◆ **Records to use**:
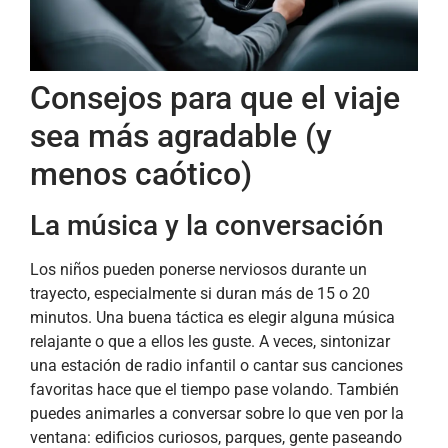
Consejos para que el viaje
sea más agradable (y
menos caótico)
La música y la conversación
Los niños pueden ponerse nerviosos durante un
trayecto, especialmente si duran más de 15 o 20
minutos. Una buena táctica es elegir alguna música
relajante o que a ellos les guste. A veces, sintonizar
una estación de radio infantil o cantar sus canciones
favoritas hace que el tiempo pase volando. También
puedes animarles a conversar sobre lo que ven por la
ventana: edificios curiosos, parques, gente paseando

◆ **Assignment**: Where the line containing "trayecto, especialmente si" appears in the records above, begin copying and continue through the last line; copy each line exactly and include no others.

◆ **Result**:
trayecto, especialmente si duran más de 15 o 20
minutos. Una buena táctica es elegir alguna música
relajante o que a ellos les guste. A veces, sintonizar
una estación de radio infantil o cantar sus canciones
favoritas hace que el tiempo pase volando. También
puedes animarles a conversar sobre lo que ven por la
ventana: edificios curiosos, parques, gente paseando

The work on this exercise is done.